The main character in VN’s novel Bend Sinister (1947), Adam Krug is a philosopher. Krug is Russian for “circle.” At the beginning of his Introduction to Siluety russkikh pisateley (“The Silhouettes of Russian Writers,” 1910) Yuli Ayhenvald says that literature and philosophy have a lot in common. But, unlike philosophy, literature is bezzakonnaya kometa v krugu raschislennom svetil (“a lawless comet amid the calculated planets”):

 

История художественной литературы не имеет своего философа, который подчинил бы эволюцию её содержания каким-либо определенным законам и уловил внутренний смысл её развития.

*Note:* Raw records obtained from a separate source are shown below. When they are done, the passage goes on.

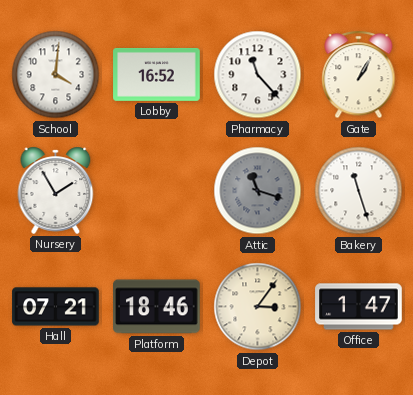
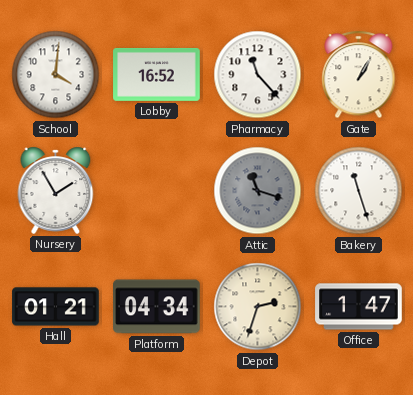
Hall: 07:21 -> 01:21
Platform: 18:46 -> 04:34
Depot: 3:06 -> 2:33
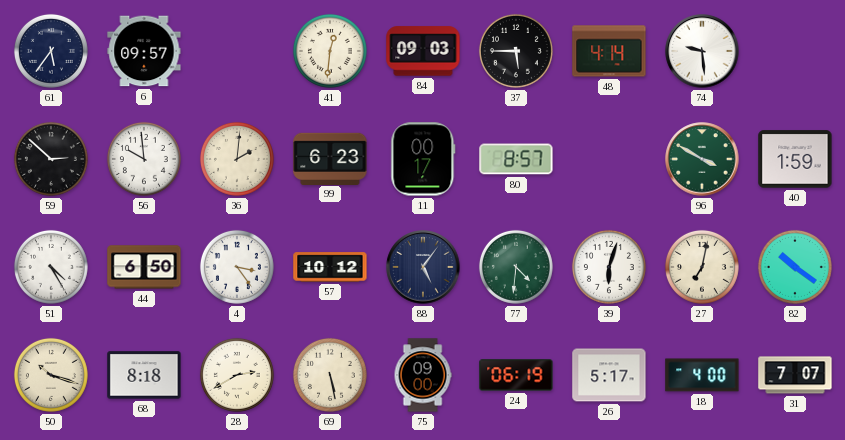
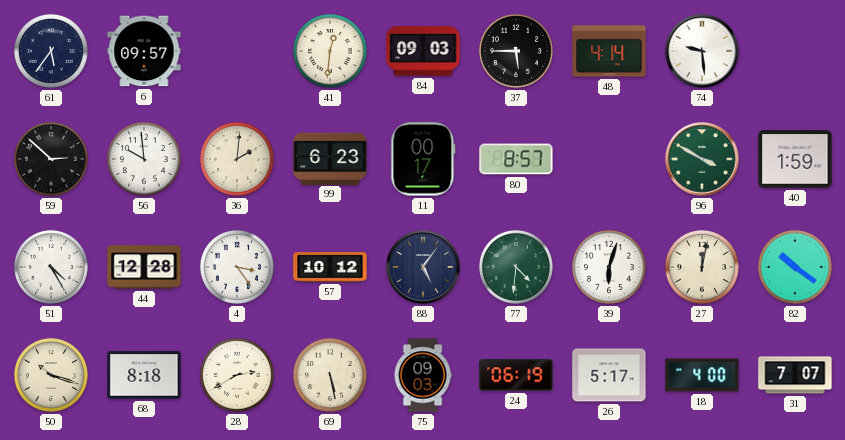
44: 6:50 -> 12:28
27: 7:02 -> 12:02
75: 09:00 -> 09:03
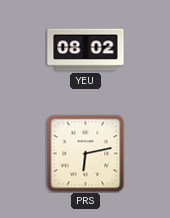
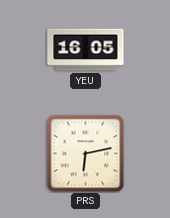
YEU: 08:02 -> 16:05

В прихотливой смене идей, сюжетов и настроений, отличающей индивидуальное словесное творчество, не подмечены сколько-нибудь точно и доказательно господствующие и необходимые линии, и до сих пор только призрачными, а не реальными нитями связаны литературные факты с общественной средой, с особенностями исторического момента, со всею совокупностью культуры вообще.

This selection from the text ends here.